A história por trás da criação do Projeto Montanha para Todos é cheia de amor e parceria, pois foi o casal Guilherme e Juliana, de São Paulo, que resolveu fundar o Instituto Montanha para Todos, em 2016. A ideia surgiu após Juliana receber o diagnóstico de uma doença que a faria deixar de andar. Apaixonados pelo montanhismo, Guilherme prometeu à sua amada que não deixaria de levá-la para onde ela quisesse ir, mesmo que o desejo dela fosse continuar subindo montanhas. Então, ele desenvolveu uma cadeira de rodas especial que chamou de Julietti, em homenagem à Juliana.
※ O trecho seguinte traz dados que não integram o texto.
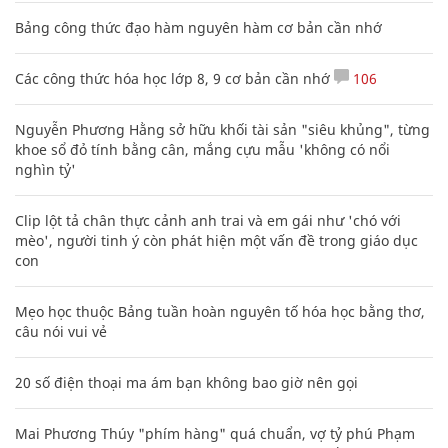
Bảng công thức đạo hàm nguyên hàm cơ bản cần nhớ
Các công thức hóa học lớp 8, 9 cơ bản cần nhớ
106
Nguyễn Phương Hằng sở hữu khối tài sản "siêu khủng", từng
khoe sổ đỏ tính bằng cân, mắng cựu mẫu 'không có nổi
nghìn tỷ'
Clip lột tả chân thực cảnh anh trai và em gái như 'chó với
mèo', người tinh ý còn phát hiện một vấn đề trong giáo dục
con
Mẹo học thuộc Bảng tuần hoàn nguyên tố hóa học bằng thơ,
câu nói vui vẻ
20 số điện thoại ma ám bạn không bao giờ nên gọi
Mai Phương Thúy "phím hàng" quá chuẩn, vợ tỷ phú Phạm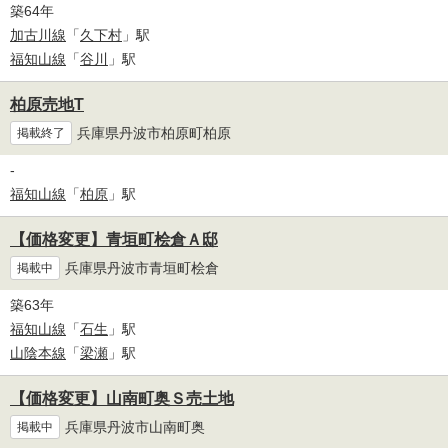
築64年
加古川線
「
久下村
」駅
福知山線
「
谷川
」駅
柏原売地T
兵庫県丹波市柏原町柏原
掲載終了
-
福知山線
「
柏原
」駅
【価格変更】青垣町桧倉Ａ邸
兵庫県丹波市青垣町桧倉
掲載中
築63年
福知山線
「
石生
」駅
山陰本線
「
梁瀬
」駅
【価格変更】山南町奥Ｓ売土地
兵庫県丹波市山南町奥
掲載中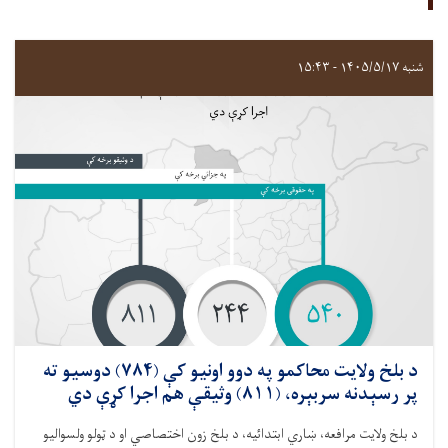
شنبه ۱۴۰۵/۵/۱۷ - ۱۵:۴۳
د بلخ ولايت محاکمو په دوو اونيو کې (۷۸۴) دوسیو ته
پر رسېدنه سربېره، (۸۱۱) وثیقې هم اجرا کړې دي
د بلخ ولايت مرافعه، ښاري ابتدائیه، د بلخ زون اختصاصي او د ټولو ولسواليو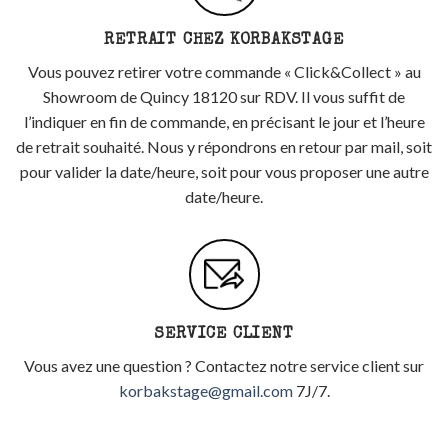
RETRAIT CHEZ KORBAKSTAGE
Vous pouvez retirer votre commande « Click&Collect » au
Showroom de Quincy 18120 sur RDV. Il vous suffit de
l’indiquer en fin de commande, en précisant le jour et l’heure
de retrait souhaité. Nous y répondrons en retour par mail, soit
pour valider la date/heure, soit pour vous proposer une autre
date/heure.
SERVICE CLIENT
Vous avez une question ? Contactez notre service client sur
korbakstage@gmail.com
7J/7.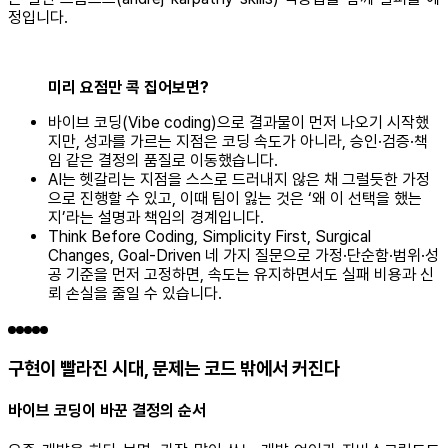
정입니다.
미리 요점만 콕 집어보면?
바이브 코딩(Vibe coding)으로 결과물이 먼저 나오기 시작했
지만, 성과를 가르는 지점은 코딩 속도가 아니라, 승인·검증·책
임 같은 결정의 품질로 이동했습니다.
AI는 헷갈리는 지점을 스스로 드러내지 않은 채 그럴듯한 가정
으로 진행할 수 있고, 이때 팀이 잃는 것은 ‘왜 이 선택을 했는
지’라는 설명과 책임의 경계입니다.
Think Before Coding, Simplicity First, Surgical
Changes, Goal-Driven 네 가지 질문으로 가정·단순함·범위·성
공 기준을 먼저 고정하면, 속도는 유지하면서도 실패 비용과 신
뢰 손실을 줄일 수 있습니다.
구현이 빨라진 시대, 문제는 코드 밖에서 커진다
바이브 코딩이 바꾼 결정의 순서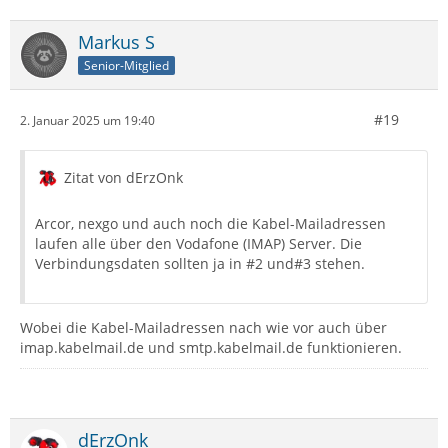
Markus S
Senior-Mitglied
#19
2. Januar 2025 um 19:40
Zitat von dErzOnk
Arcor, nexgo und auch noch die Kabel-Mailadressen
laufen alle über den Vodafone (IMAP) Server. Die
Verbindungsdaten sollten ja in #2 und#3 stehen.
Wobei die Kabel-Mailadressen nach wie vor auch über
imap.kabelmail.de und smtp.kabelmail.de funktionieren.
dErzOnk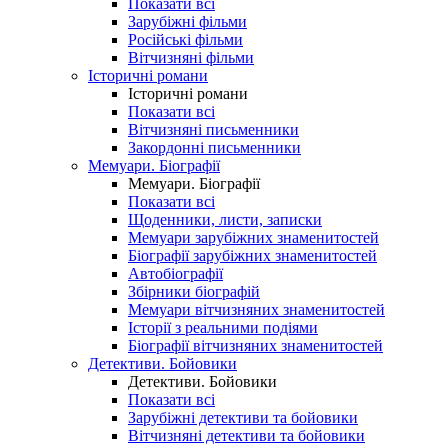
Показати всі
Зарубіжні фільми
Російські фільми
Вітчизняні фільми
Історичні романи
Історичні романи
Показати всі
Вітчизняні письменники
Закордонні письменники
Мемуари. Біографії
Мемуари. Біографії
Показати всі
Щоденники, листи, записки
Мемуари зарубіжних знаменитостей
Біографії зарубіжних знаменитостей
Автобіографії
Збірники біографій
Мемуари вітчизняних знаменитостей
Історії з реальними подіями
Біографії вітчизняних знаменитостей
Детективи. Бойовики
Детективи. Бойовики
Показати всі
Зарубіжні детективи та бойовики
Вітчизняні детективи та бойовики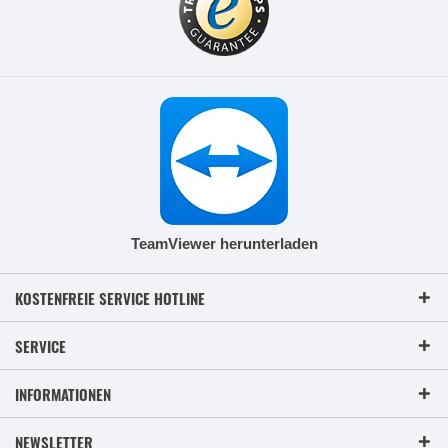
TeamViewer herunterladen
KOSTENFREIE SERVICE HOTLINE
SERVICE
INFORMATIONEN
NEWSLETTER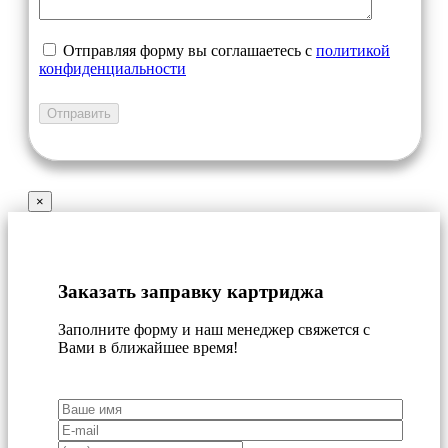
Отправляя форму вы соглашаетесь с
политикой
конфиденциальности
×
Заказать заправку картриджа
Заполните форму и наш менеджер свяжется с
Вами в ближайшее время!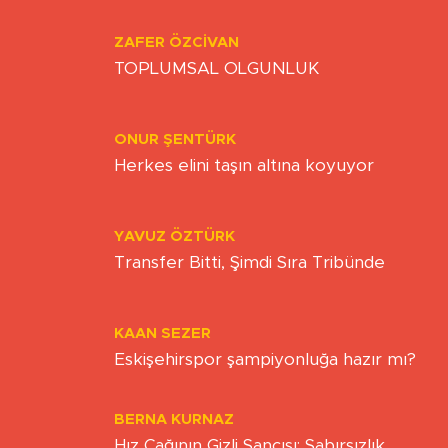
Yazarlar
ZAFER ÖZCIVAN
TOPLUMSAL OLGUNLUK
ONUR ŞENTÜRK
Herkes elini taşın altına koyuyor
YAVUZ ÖZTÜRK
Transfer Bitti, Şimdi Sıra Tribünde
KAAN SEZER
Eskişehirspor şampiyonluğa hazır mı?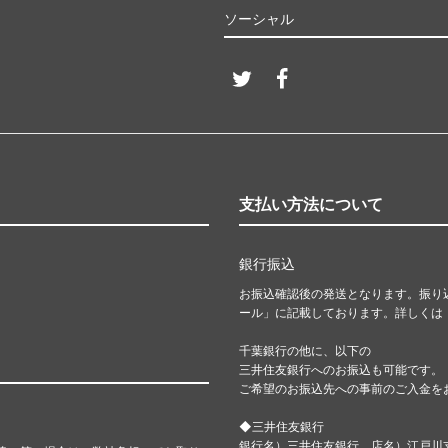
ソーシャル
支払い方法について
銀行振込
お振込確認後の発送となります。振り
ール」に記載しております。詳しくは
千葉銀行の他に、以下の
三井住友銀行へのお振込も可能です。
ご希望のお振込先への事前のご入金を
◆三井住友銀行
銀行名）三井住友銀行 店名）江戸川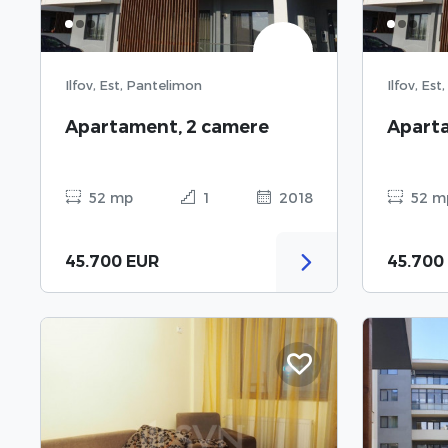
Ilfov, Est, Pantelimon
Ilfov, Es
Apartament, 2 camere
Apart
52 mp
1
2018
52 m
45.700 EUR
45.700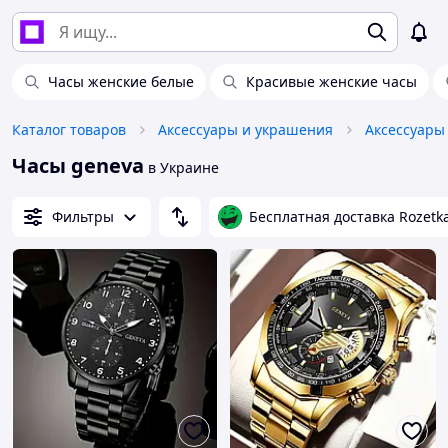
Часы женские белые
Красивые женские часы
Каталог товаров
Аксессуары и украшения
Аксессуары
Часы geneva
в Украине
Фильтры
Бесплатная доставка Rozetk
Guilherme fala sobre a emoção e reação de Juliana ao saber que através da cadeira poderia voltar a fazer o que gostava. Ele afirma que foi um passo indispensável na recuperação da esposa. “Esta volta para a Montanha foi muito importante para ajudar a Ju a se manter firme em todo tratamento e também a se aceitar com a deficiência. Para todos que estavam ali junto no primeiro retorno na montanha, foi um misto de emoções pois não imaginávamos que conseguiríamos voltar para o montanhismo”, lembra.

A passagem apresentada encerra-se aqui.